Лизель не плакала. Она просто не могла. Она разучилась плакать с тех пор, как была ребенком. Мэрилин навсегда запомнила один случай, когда они были на каникулах на юге Франции. Лизель тогда была примерно того же возраста, что Алекс сейчас. И она поскользнулась и упала со скалы на пляже и так поранила колено, что пришлось накладывать швы. Она провела весь день, сидя во французском госпитале в ожидании, когда ею займется не очень приветливый доктор. Но разве она плакала тогда? Нет. Просто закусила нижнюю губу до крови.
У нее до сих пор остались шрамы. И на колене, и на губе.
Солнышко. Так звали ее родители. Наша солнечная веселая девочка. Или просто Солнышко.

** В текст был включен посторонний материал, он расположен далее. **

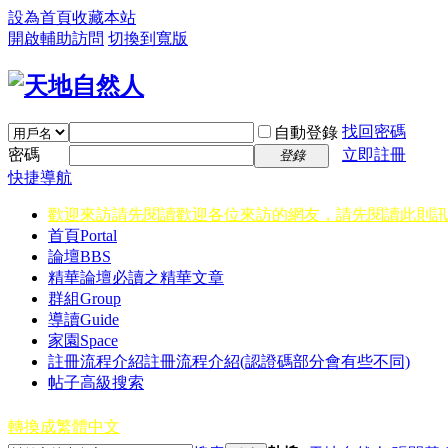
設為首頁
收藏本站
開啟輔助訪問
切換到寬版
找回密碼
自動登錄
密碼
立即註冊
登錄
快捷導航
歡迎來訪請先閱讀
歡迎各位來訪的網友，請先閱讀此則訊
首頁
Portal
論壇
BBS
精華
論壇必讀之精華文章
群組
Group
導讀
Guide
家園
Space
註冊流程介紹
註冊流程介紹(認證碼部分會有些不同)
帖子高級搜索
轉換成繁體中文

Сегодня тяжелые тучи закрыли этот золотой свет. Мэрилин присела рядом с ней и протянула к ней руки, и Лизель упала ей на грудь. Старшая сестра обнимала ее, пока не прекратились слезы, затем спросила:
— Что случилось? — хотя уже знала ответ.
История была долгой, прерывалась рыданиями и взрывами эмоций, которые накатывали и откатывали, как волны, посреди объяснений, надежды, отчаяния и злости.

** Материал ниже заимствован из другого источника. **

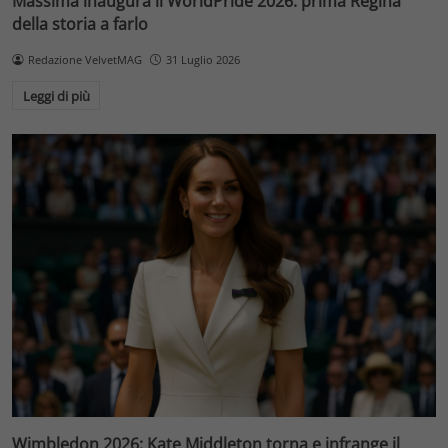
Massima inaugura il WorldPride 2026: prima Regina
della storia a farlo
Redazione VelvetMAG
31 Luglio 2026
Leggi di più
Wimbledon 2026: Kate Middleton torna e infrange il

— Зачем мне все это? — спросила Лизель, переходя от нервного смеха к слезам в течение десяти секунд.
— Потому что ты любишь. — Наконец Мэрилин произнесла эти слова.
— Шутишь.
— Прости, сестренка, но это правда.
— Если так, тогда любовь — гадость. Дерьмо. Если это любовь, кому она нужна? — Лизель взяла сотый бумажный платок, который протянула ей Мэрилин, и громко высморкалась. — Почему он, Мэрл? Из всех мужчин, кого я знала, из всех свободных мужчин, почему я почувствовала это именно к нему?
— Потому что он хороший, добрый, умный, он прекрасный человек, Лиз, настоящий джентльмен и красивее всех, кого ты до сих пор знала, — то есть валит наповал. И конечно, он старается вести себя порядочно. Ты должна ценить это. Он не может взять и бросить кого-то, за кого несет ответственность.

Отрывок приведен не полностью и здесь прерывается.